** Problem requirements **
If a record contains a picture, skip the picture and transcribe the rest exactly.

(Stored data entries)
• • • •

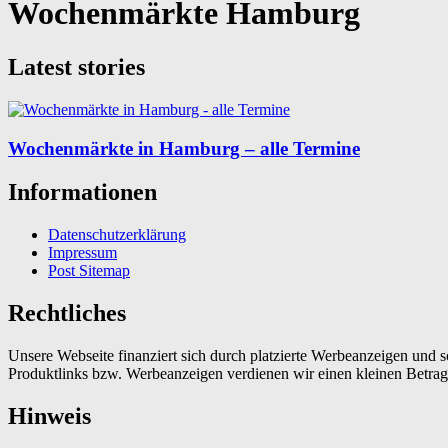
Wochenmärkte Hamburg
Latest stories
Wochenmärkte in Hamburg – alle Termine
Informationen
Datenschutzerklärung
Impressum
Post Sitemap
Rechtliches
Unsere Webseite finanziert sich durch platzierte Werbeanzeigen und 
Produktlinks bzw. Werbeanzeigen verdienen wir einen kleinen Betrag, d
Hinweis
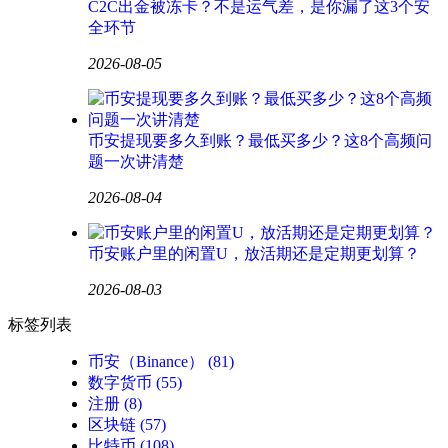
C2C出金被冻卡？不是运气差，是你漏了这3个安
全环节
2026-08-05
币安提现要多久到账？最低买多少？这8个高频问
题一次讲清楚
2026-08-04
币安账户里的闲置U，放活期还是定期更划算？
2026-08-03
标签列表
币安（Binance）
(81)
数字货币
(55)
注册
(8)
区块链
(57)
比特币
(108)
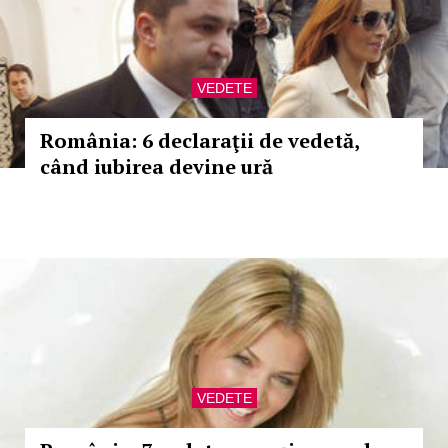
VEDETE
România: 6 declaraţii de vedetă,
când iubirea devine ură
VEDETE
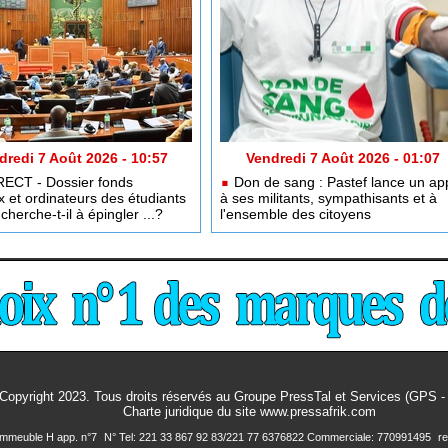
dredi 7 Août 2026 - 10:57
Vendredi 7 Août 2026 - 01:07
RECT - Dossier fonds
Don de sang : Pastef lance un ap
x et ordinateurs des étudiants
à ses militants, sympathisants et à
cherche-t-il à épingler ...?
l'ensemble des citoyens
Copyright 2023. Tous droits réservés au Groupe PressTal et Services (GPS 
Charte juridique
du site www.pressafrik.com
 Immeuble H app. n°7
N° Tel: 221 33 867 92 83/221 77 6376822 Commerciale: 770991495
r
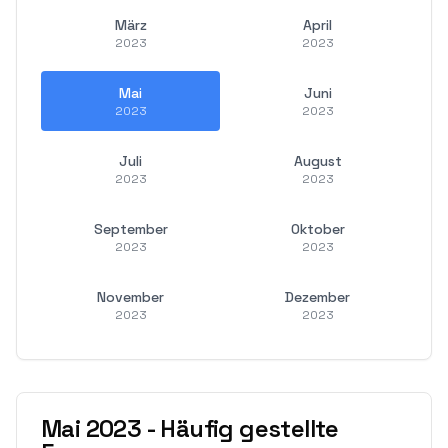
März
April
2023
2023
Mai
Juni
2023
2023
Juli
August
2023
2023
September
Oktober
2023
2023
November
Dezember
2023
2023
Mai
2023
-
Häufig gestellte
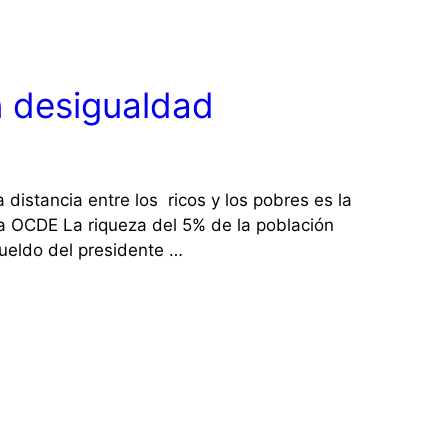
n desigualdad
a distancia entre los ricos y los pobres es la
a OCDE La riqueza del 5% de la población
sueldo del presidente …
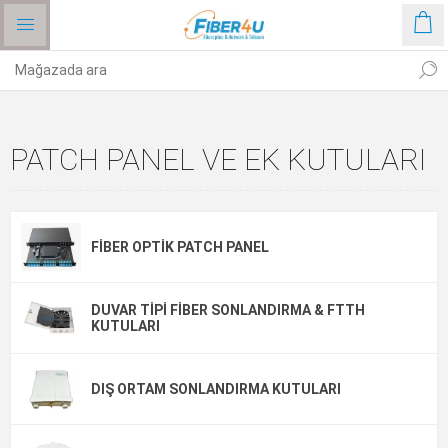
PATCH PANEL VE EK KUTULARI
FIBER OPTIK PATCH PANEL
DUVAR TIPI FIBER SONLANDIRMA & FTTH
KUTULARI
DIŞ ORTAM SONLANDIRMA KUTULARI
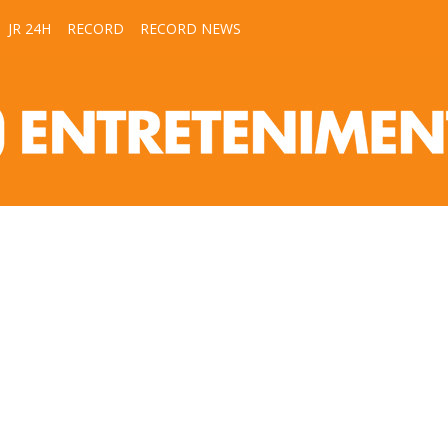
JR 24H
RECORD
RECORD NEWS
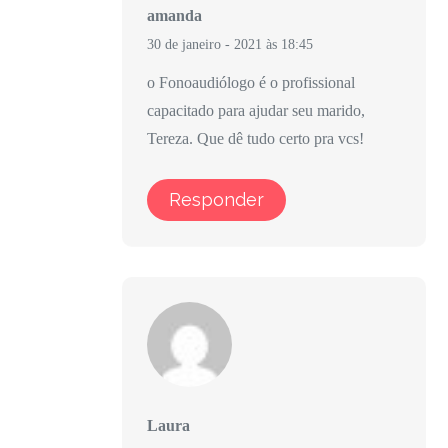
amanda
30 de janeiro - 2021 às 18:45
o Fonoaudiólogo é o profissional
capacitado para ajudar seu marido,
Tereza. Que dê tudo certo pra vcs!
Responder
Laura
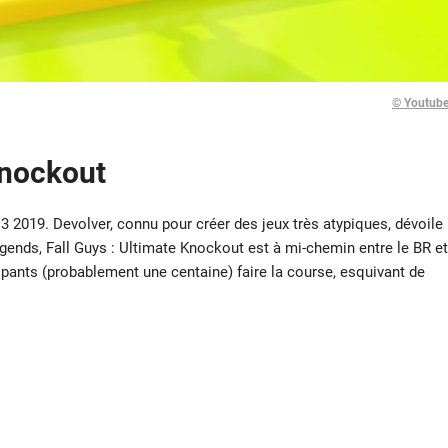
© Youtub
Knockout
E3 2019. Devolver, connu pour créer des jeux très atypiques, dévoile
egends, Fall Guys : Ultimate Knockout est à mi-chemin entre le BR et
ipants (probablement une centaine) faire la course, esquivant de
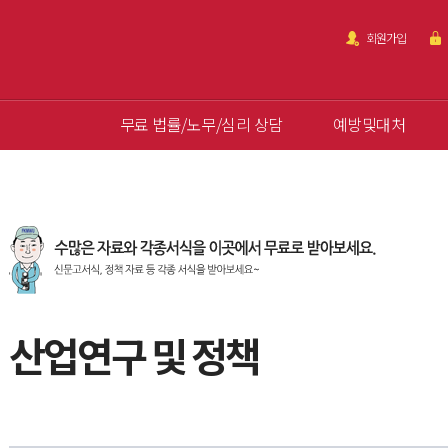
회원가입
무료 법률/노무/심리 상담
예방및대처
산업연구 및 정책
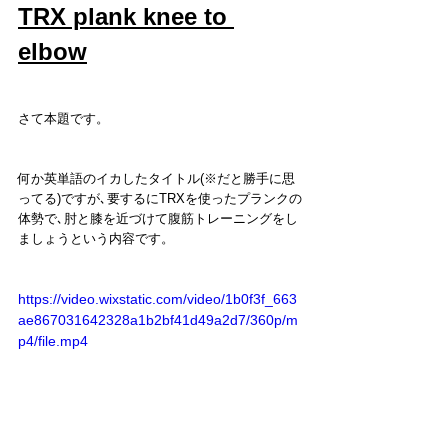
TRX plank knee to 
elbow
さて本題です。
何か英単語のイカしたタイトル(※だと勝手に思
ってる)ですが､要するにTRXを使ったプランクの
体勢で､肘と膝を近づけて腹筋トレーニングをし
ましょうという内容です。
https://video.wixstatic.com/video/1b0f3f_663
ae867031642328a1b2bf41d49a2d7/360p/m
p4/file.mp4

• • • •

** Task answer **
Wochenmärkte Hamburg
Latest stories
Wochenmärkte in Hamburg – alle Termine
Informationen
Datenschutzerklärung
Impressum
Post Sitemap
Rechtliches
Unsere Webseite finanziert sich durch platzierte Werbeanzeigen und 
Produktlinks bzw. Werbeanzeigen verdienen wir einen kleinen Betrag, d
Hinweis
C2C出金被冻卡？不是运气差，是你漏了这3个安
全环节
2026-08-05
币安提现要多久到账？最低买多少？这8个高频问
题一次讲清楚
2026-08-04
币安账户里的闲置U，放活期还是定期更划算？
2026-08-03
标签列表
币安（Binance）
(81)
数字货币
(55)
注册
(8)
区块链
(57)
比特币
(108)
VEDETE
România: 6 declaraţii de vedetă,
când iubirea devine ură
VEDETE
dredi 7 Août 2026 - 10:57
Vendredi 7 Août 2026 - 01:07
RECT - Dossier fonds
Don de sang : Pastef lance un ap
x et ordinateurs des étudiants
à ses militants, sympathisants et à
cherche-t-il à épingler ...?
l'ensemble des citoyens
Copyright 2023. Tous droits réservés au Groupe PressTal et Services (GPS 
Charte juridique
du site www.pressafrik.com
 Immeuble H app. n°7
N° Tel: 221 33 867 92 83/221 77 6376822 Commerciale: 770991495
r
März
April
2023
2023
Mai
Juni
2023
2023
Juli
August
2023
2023
September
Oktober
2023
2023
November
Dezember
2023
2023
Mai
2023
-
Häufig gestellte
n desigualdad
a distancia entre los ricos y los pobres es la
a OCDE La riqueza del 5% de la población
sueldo del presidente …
PATCH PANEL VE EK KUTULARI
FIBER OPTIK PATCH PANEL
DUVAR TIPI FIBER SONLANDIRMA & FTTH
KUTULARI
DIŞ ORTAM SONLANDIRMA KUTULARI
JR 24H
RECORD
RECORD NEWS
amanda
30 de janeiro - 2021 às 18:45
o Fonoaudiólogo é o profissional
capacitado para ajudar seu marido,
Tereza. Que dê tudo certo pra vcs!
Responder
Laura
© Youtub
Knockout
E3 2019. Devolver, connu pour créer des jeux très atypiques, dévoile
egends, Fall Guys : Ultimate Knockout est à mi-chemin entre le BR et
ipants (probablement une centaine) faire la course, esquivant de
회원가입
무료 법률/노무/심리 상담
예방및대처
산업연구 및 정책
TRX plank knee to 
elbow
さて本題です。
何か英単語のイカしたタイトル(※だと勝手に思
ってる)ですが､要するにTRXを使ったプランクの
体勢で､肘と膝を近づけて腹筋トレーニングをし
ましょうという内容です。
https://video.wixstatic.com/video/1b0f3f_663
ae867031642328a1b2bf41d49a2d7/360p/m
p4/file.mp4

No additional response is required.